The NHIS database utilized by Kim et al. also did not include data on Hb1c. As a result, it was not possible to prove the use of definitive criteria for diagnosis of diabetes [22]. In the same study, the specific statin therapy and the applicable dosage were not identified. Although Ko et al. did not find any effects related to specific type of statin, they cautioned practitioners against selecting a strain of the drug for populations known to have high risk of DM development [23]. The reason for this is that their study findings may not be conclusive as they had access to limited data on the different risks of DM.

Although substantial adherence to statins had impressive outcomes in the study by Corrao et al., the researchers stated that other anti-diabetic and anti-hypertensive agents were involved.
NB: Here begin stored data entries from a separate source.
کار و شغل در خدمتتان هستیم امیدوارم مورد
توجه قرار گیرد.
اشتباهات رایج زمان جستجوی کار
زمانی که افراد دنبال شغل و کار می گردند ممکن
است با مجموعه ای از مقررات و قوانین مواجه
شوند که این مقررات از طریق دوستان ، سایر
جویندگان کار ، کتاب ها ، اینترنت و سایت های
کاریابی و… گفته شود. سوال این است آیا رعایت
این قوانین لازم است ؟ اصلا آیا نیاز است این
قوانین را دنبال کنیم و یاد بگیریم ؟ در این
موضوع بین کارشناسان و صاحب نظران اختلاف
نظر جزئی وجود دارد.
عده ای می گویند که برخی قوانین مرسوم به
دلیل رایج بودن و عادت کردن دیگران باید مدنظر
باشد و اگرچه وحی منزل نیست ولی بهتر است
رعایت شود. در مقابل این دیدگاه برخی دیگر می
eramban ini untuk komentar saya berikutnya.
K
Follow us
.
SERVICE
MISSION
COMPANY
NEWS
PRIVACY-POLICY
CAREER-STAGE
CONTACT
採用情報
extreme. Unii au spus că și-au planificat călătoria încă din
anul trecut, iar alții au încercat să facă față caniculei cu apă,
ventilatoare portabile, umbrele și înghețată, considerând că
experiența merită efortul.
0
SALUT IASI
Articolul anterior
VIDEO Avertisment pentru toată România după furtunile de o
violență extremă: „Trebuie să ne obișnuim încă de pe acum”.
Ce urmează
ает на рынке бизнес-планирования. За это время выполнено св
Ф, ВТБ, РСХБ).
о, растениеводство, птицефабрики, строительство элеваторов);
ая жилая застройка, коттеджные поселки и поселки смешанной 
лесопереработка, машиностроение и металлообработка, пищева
These great therapeutic package must have influenced the results of step-1 and 2 follow-ups. Again, the findings on beneficial effect of statins on cardiovascular disease and related drugs may not be factual as the hospitalization data applied in the analysis did not reveal values for fasting glucose, LDl-C, blood pressure, and lipids.

Also, the follow-up duration did not attain the required level for the evaluation of impact of novel statin treatment [24]. Therefore, there is a need to consider the diabetes risk factors such as unhealthy diet and BMI (which could not be found in the database chosen by the researchers).